# TASK ITEM
Wherever the word "Veröffentlicht" occurs in the lines below, copy the whole line.
[[ INPUT, beginning ]]
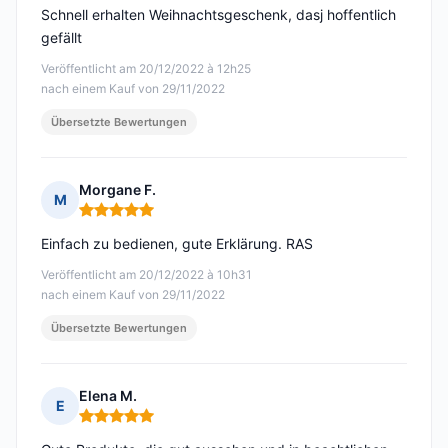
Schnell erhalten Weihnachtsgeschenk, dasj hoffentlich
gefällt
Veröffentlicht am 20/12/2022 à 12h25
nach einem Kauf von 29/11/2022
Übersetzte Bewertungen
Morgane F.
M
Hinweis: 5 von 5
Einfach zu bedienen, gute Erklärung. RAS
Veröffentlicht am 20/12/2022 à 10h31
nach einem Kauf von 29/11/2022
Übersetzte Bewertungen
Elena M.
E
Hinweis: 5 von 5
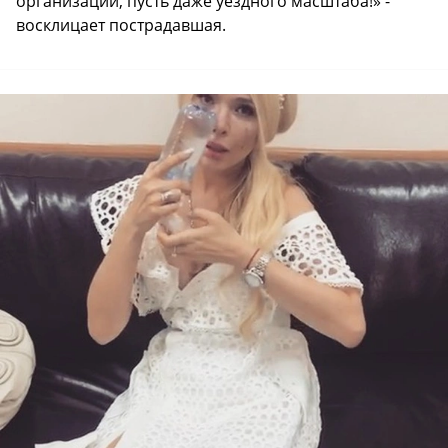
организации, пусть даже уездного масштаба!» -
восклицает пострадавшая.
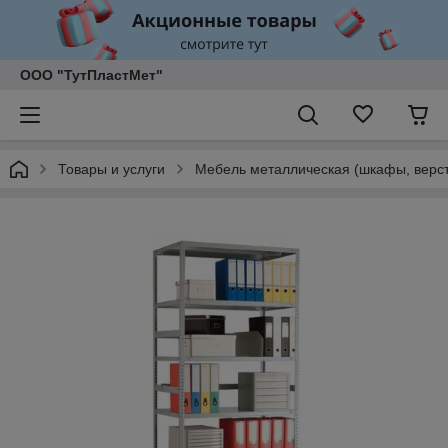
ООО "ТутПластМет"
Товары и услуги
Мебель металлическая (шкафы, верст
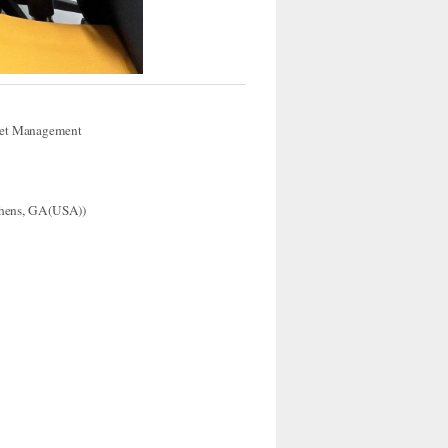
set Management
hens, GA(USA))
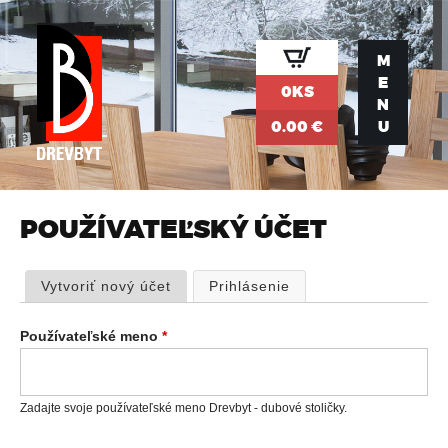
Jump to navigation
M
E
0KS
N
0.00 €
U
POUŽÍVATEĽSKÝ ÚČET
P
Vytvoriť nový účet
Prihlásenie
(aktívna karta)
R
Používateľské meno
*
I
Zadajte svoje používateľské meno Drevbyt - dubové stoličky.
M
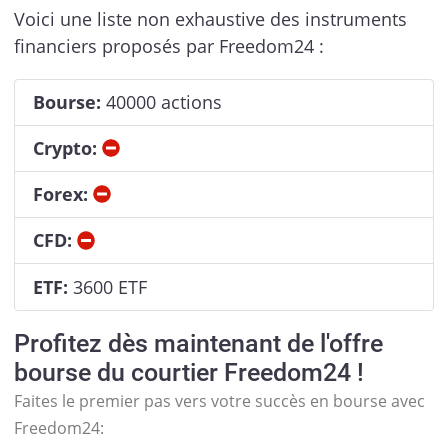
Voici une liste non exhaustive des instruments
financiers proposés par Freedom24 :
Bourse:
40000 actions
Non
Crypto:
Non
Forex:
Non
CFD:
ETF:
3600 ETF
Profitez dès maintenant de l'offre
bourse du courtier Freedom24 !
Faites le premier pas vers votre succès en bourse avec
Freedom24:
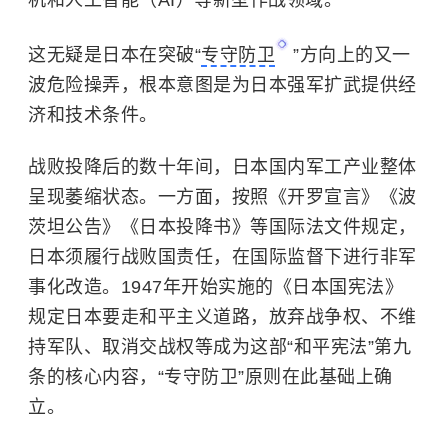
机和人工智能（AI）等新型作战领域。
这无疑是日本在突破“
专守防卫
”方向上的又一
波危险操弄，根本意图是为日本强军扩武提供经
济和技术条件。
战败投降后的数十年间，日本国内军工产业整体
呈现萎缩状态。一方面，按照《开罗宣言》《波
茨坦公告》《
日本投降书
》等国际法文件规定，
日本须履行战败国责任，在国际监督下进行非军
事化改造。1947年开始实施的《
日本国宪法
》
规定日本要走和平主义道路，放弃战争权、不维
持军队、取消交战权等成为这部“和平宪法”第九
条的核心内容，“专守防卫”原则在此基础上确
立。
[[ INPUT, end ]]
# ANSWER TO THIS TASK
Veröffentlicht am 20/12/2022 à 12h25
Veröffentlicht am 20/12/2022 à 10h31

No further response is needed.